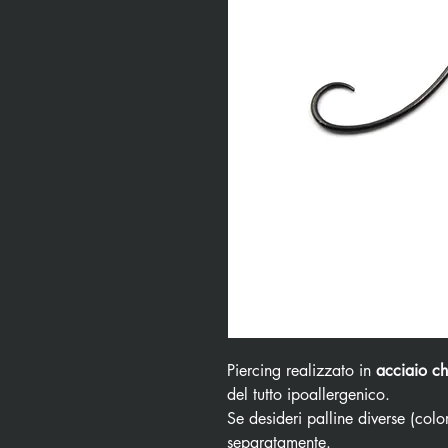
Piercing realizzato in
acciaio ch
del tutto ipoallergenico.
Se desideri palline diverse (color
separatamente.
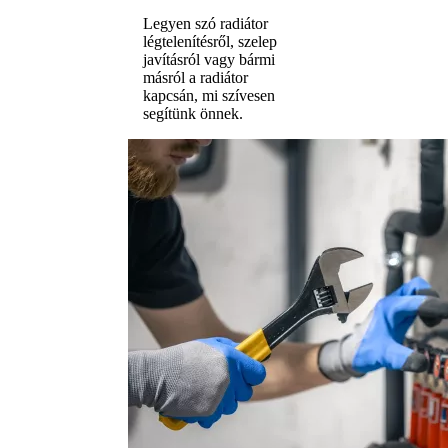
Legyen szó radiátor
légtelenítésről, szelep
javításról vagy bármi
másról a radiátor
kapcsán, mi szívesen
segítünk önnek.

--------------------------------------------------

**Exercise:** Reproduce every line from the entries that holds the word "radiátor".

**Exercise answer:**
Legyen szó radiátor
másról a radiátor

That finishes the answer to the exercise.